Gaming is no different today than it was when you were young.  Technology is better.  Roles might be different.  But the overall picture is basically the same as it’s always been.  This generation, we have three main consoles and a couple of upstarts who would walk on rusty nails just to capture a 1% market share.  For the main consoles, one is more consumer friendly and has better licensing deals with third-party partners.  One is facing all kinds of criticism for draconian policies despite having major technical advantages on its platform.  And finally, one is struggling to keep its head above the water due to lack of third-party support, poor marketing, and inferior hardware.  In this context, I’m talking about PlayStation 4, Xbox One, and Wii U in that order.

But if I replace “this generation” with “the 16-bit generation”, then I’m talking about, in order, Genesis, Super Nintendo, and TurboGrafx-16.  The parallels between that particular console war and the current one are striking.  But gaming history is full of that.  For that reason, the age thing really isn’t that big a deal.  Times change, but nothing really changes.  In the 80s and 90s, Nintendo fought tooth and nail against game rentals.  Right up until it became clear that the courts, not to mention the court of public opinion, would never side with them.  This year, Microsoft was absolutely crucified by the journalists and the game community for their DRM policies on Xbox One.  Make no mistake though.  If a console manufacturer can succeed in creating an environment where used games don’t exist, they would absolutely do it in a heartbeat.  We’re not quite there yet, but it’s coming.  It’s inevitable.  Not only that, but when the time comes, nobody will care.  It will be expected.  It will be the norm.

I tried my best to somehow compare 3DO to Ouya.  Gave up when I realized it wasn't possible.  The 3DO was $700, hard to develop for, and would have been lucky to capture 1% of the market.  Well, I guess Ouya has that.

I tried my best to somehow compare 3DO to Ouya.
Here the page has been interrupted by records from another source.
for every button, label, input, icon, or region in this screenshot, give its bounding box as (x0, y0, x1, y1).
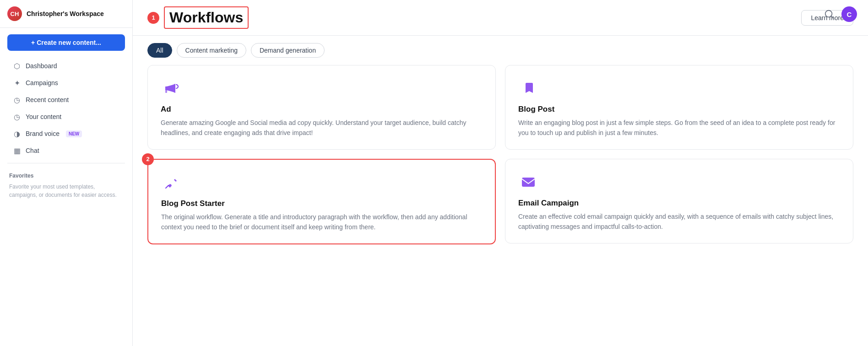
blog-post-card-desc: Write an engaging blog post in just a fe… (518, 118, 840, 138)
blog-post-starter-card-title: Blog Post Starter (161, 199, 482, 208)
sidebar-item-label: Dashboard (26, 62, 57, 70)
blog-post-starter-card-desc: The original workflow. Generate a title … (161, 212, 482, 232)
ad-card-title: Ad (161, 105, 483, 114)
workflow-card-ad[interactable]: Ad Generate amazing Google and Social me… (147, 65, 496, 150)
sidebar-item-campaigns[interactable]: ✦ Campaigns (4, 75, 129, 91)
ad-icon (161, 78, 181, 98)
page-title: Workflows (169, 9, 243, 26)
workflow-card-blog-post[interactable]: Blog Post Write an engaging blog post in… (505, 65, 853, 150)
email-campaign-card-title: Email Campaign (518, 199, 840, 208)
favorites-hint: Favorite your most used templates, campa… (9, 183, 123, 199)
sidebar-item-recent-content[interactable]: ◷ Recent content (4, 92, 129, 108)
email-campaign-card-desc: Create an effective cold email campaign … (518, 211, 840, 232)
filter-tab-demand-generation[interactable]: Demand generation (251, 43, 325, 58)
card-wrapper-ad: Ad Generate amazing Google and Social me… (147, 65, 496, 150)
step-badge-2: 2 (142, 153, 154, 165)
sidebar-divider (7, 163, 125, 163)
search-icon (824, 9, 834, 19)
email-campaign-icon (518, 172, 538, 192)
svg-line-1 (831, 16, 833, 18)
step-badge-1: 1 (147, 12, 159, 24)
card-wrapper-email-campaign: Email Campaign Create an effective cold … (505, 159, 853, 244)
sidebar-nav: ⬡ Dashboard ✦ Campaigns ◷ Recent content… (0, 57, 132, 159)
blog-post-card-title: Blog Post (518, 105, 840, 114)
brand-voice-icon: ◑ (13, 130, 21, 138)
filter-bar: All Content marketing Demand generation (133, 36, 868, 65)
card-wrapper-blog-post: Blog Post Write an engaging blog post in… (505, 65, 853, 150)
sidebar: CH Christopher's Workspace + Create new … (0, 0, 133, 346)
workspace-name: Christopher's Workspace (27, 10, 104, 17)
blog-post-icon (518, 78, 538, 98)
filter-tab-content-marketing[interactable]: Content marketing (177, 43, 246, 58)
dashboard-icon: ⬡ (13, 62, 21, 70)
cards-grid: Ad Generate amazing Google and Social me… (133, 65, 868, 259)
workspace-avatar: CH (7, 6, 22, 21)
recent-content-icon: ◷ (13, 96, 21, 104)
sidebar-item-label: Recent content (26, 96, 69, 103)
sidebar-item-your-content[interactable]: ◷ Your content (4, 108, 129, 125)
your-content-icon: ◷ (13, 113, 21, 121)
sidebar-header: CH Christopher's Workspace (0, 0, 132, 28)
new-badge: NEW (66, 130, 82, 137)
page-title-box: Workflows (164, 6, 249, 29)
chat-icon: ▦ (13, 146, 21, 155)
sidebar-item-label: Your content (26, 113, 61, 120)
svg-line-3 (166, 185, 168, 188)
campaigns-icon: ✦ (13, 79, 21, 87)
workflow-card-blog-post-starter[interactable]: Blog Post Starter The original workflow.… (147, 159, 496, 244)
sidebar-item-dashboard[interactable]: ⬡ Dashboard (4, 58, 129, 74)
search-button[interactable] (824, 9, 834, 19)
global-topbar: C (813, 0, 868, 28)
svg-rect-2 (165, 90, 167, 93)
card-wrapper-blog-post-starter: 2 Blog Post Starter The original workflo… (147, 159, 496, 244)
page-header: 1 Workflows Learn more (133, 0, 868, 36)
ad-card-desc: Generate amazing Google and Social media… (161, 118, 483, 138)
page-title-wrapper: 1 Workflows (147, 6, 249, 29)
blog-post-starter-icon (161, 173, 181, 193)
sidebar-item-label: Campaigns (26, 79, 58, 86)
favorites-section: Favorites Favorite your most used templa… (0, 167, 132, 205)
main-content: C 1 Workflows Learn more All Content mar… (133, 0, 868, 346)
sidebar-item-label: Chat (26, 147, 39, 154)
workflow-card-email-campaign[interactable]: Email Campaign Create an effective cold … (505, 159, 853, 243)
sidebar-item-label: Brand voice (26, 130, 60, 137)
sidebar-item-brand-voice[interactable]: ◑ Brand voice NEW (4, 125, 129, 142)
sidebar-item-chat[interactable]: ▦ Chat (4, 142, 129, 159)
user-avatar[interactable]: C (841, 6, 857, 22)
favorites-title: Favorites (9, 173, 123, 179)
filter-tab-all[interactable]: All (147, 43, 172, 58)
create-new-content-button[interactable]: + Create new content... (7, 34, 125, 51)
svg-rect-4 (522, 178, 535, 187)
Gave up when I realized it wasn’t possible. The 3DO was $700, hard to develop for, and would have been lucky to capture 1% of the market. Well, I guess Ouya has that.

Sure, the game industry of today isn’t exactly the same as it was for you.  Indies for example.  They couldn’t exist back then without getting dragged to court, and even the act of selling third-party development kits would likely get you sued.  Being indie on consoles meant acquiring a development kit (typically through the black market), getting distribution, a publisher, or the capital to make a production run.  Today, thanks to digital distribution, pretty much anyone can make a game and see it published on a console.  Anyone can make a game for Xbox 360 and publish it to XBLIG.  For the next generation, there might be a few more barriers, but someone with the desire to create a game can see their title published to a console’s marketplace.

But otherwise, it’s still the same game industry.  Nintendo still relies on the same handful of IPs.  Sega still relies on Sonic.  Gamers complain that games are overpriced or that there’s not enough variety.  Fanboys pick sides and get in shouting matches over which console is superior, only it’s done on the internet during their lunch break instead of at the playground during recess.  One company is positioned to be the gaming press’ darling.  Lawsuits are flying left and right.  I live in the same environment you did.  I’m a gamer of the new school variety.  You might be a gamer of the old school variety.  It’s actually the same school.  I was born twenty-four years ago today.  On the day I was born, old school gamers were drooling over pending release of Duck Tales.  Today, those same gamers are all grown up.. and drooling over the pending release of Duck Tales.  How times have changed.